- [REQUIREMENT]: Look through the entries below. Say how many lines include "kontroll", with nothing added.
===============
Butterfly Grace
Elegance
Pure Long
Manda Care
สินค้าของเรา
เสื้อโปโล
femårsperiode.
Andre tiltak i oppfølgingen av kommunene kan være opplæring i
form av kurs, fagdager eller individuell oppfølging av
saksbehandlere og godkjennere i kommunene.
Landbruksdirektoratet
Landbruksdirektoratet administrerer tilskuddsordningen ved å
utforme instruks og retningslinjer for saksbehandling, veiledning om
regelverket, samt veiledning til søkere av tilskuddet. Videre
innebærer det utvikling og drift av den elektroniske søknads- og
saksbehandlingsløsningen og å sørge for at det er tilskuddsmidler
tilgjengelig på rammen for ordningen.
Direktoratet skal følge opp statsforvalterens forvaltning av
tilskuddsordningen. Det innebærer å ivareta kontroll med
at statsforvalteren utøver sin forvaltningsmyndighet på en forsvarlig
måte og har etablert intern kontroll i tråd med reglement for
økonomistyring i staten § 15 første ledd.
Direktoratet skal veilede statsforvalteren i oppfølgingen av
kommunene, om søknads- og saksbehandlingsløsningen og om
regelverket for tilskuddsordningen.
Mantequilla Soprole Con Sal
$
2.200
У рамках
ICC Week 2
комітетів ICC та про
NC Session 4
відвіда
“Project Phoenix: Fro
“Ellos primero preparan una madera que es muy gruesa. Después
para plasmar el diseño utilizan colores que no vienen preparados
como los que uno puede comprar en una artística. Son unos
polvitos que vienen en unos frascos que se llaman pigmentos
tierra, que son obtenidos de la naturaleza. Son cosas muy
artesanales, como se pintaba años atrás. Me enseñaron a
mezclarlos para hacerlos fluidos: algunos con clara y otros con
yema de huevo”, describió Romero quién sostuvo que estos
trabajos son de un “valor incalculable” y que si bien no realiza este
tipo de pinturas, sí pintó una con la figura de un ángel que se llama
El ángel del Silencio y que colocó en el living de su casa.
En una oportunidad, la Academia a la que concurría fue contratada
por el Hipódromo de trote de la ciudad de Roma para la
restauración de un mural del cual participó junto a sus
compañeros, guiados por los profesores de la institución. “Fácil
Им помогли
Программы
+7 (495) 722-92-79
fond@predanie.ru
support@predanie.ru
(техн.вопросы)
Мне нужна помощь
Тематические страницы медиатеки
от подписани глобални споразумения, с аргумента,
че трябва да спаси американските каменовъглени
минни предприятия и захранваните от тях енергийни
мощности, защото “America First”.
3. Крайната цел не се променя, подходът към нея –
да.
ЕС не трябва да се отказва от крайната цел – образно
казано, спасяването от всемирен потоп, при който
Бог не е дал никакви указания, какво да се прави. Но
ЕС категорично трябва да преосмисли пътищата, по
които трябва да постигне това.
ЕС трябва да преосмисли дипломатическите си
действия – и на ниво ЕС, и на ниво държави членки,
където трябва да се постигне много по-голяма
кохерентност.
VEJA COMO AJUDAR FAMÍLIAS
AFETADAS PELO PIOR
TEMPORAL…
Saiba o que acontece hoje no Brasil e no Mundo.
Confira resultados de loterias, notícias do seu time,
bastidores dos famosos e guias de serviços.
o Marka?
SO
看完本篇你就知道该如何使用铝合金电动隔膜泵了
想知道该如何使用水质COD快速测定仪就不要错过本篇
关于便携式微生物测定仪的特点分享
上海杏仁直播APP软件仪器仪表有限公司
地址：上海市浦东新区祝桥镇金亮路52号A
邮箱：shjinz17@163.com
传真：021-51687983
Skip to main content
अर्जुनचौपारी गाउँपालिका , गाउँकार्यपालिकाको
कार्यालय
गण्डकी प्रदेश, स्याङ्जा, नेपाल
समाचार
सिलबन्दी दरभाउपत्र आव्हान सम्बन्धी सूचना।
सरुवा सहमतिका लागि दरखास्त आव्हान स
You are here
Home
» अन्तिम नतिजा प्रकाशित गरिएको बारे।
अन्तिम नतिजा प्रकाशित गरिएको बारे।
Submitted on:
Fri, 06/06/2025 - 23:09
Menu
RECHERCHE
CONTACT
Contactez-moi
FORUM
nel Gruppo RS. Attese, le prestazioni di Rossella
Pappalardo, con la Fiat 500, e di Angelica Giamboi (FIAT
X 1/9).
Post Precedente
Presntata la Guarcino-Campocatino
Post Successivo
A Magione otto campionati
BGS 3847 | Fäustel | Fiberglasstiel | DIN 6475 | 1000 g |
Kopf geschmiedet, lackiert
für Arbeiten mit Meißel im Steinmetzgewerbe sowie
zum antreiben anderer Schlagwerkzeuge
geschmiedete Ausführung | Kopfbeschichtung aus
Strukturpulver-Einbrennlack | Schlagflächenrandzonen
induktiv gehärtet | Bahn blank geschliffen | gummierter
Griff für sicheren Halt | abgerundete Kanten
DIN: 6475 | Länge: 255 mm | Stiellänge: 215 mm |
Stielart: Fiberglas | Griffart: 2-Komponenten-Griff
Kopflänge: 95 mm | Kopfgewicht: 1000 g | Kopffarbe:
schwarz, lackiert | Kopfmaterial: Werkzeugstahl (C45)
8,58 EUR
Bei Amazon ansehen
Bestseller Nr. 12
===============
- [ANSWER AREA]: 2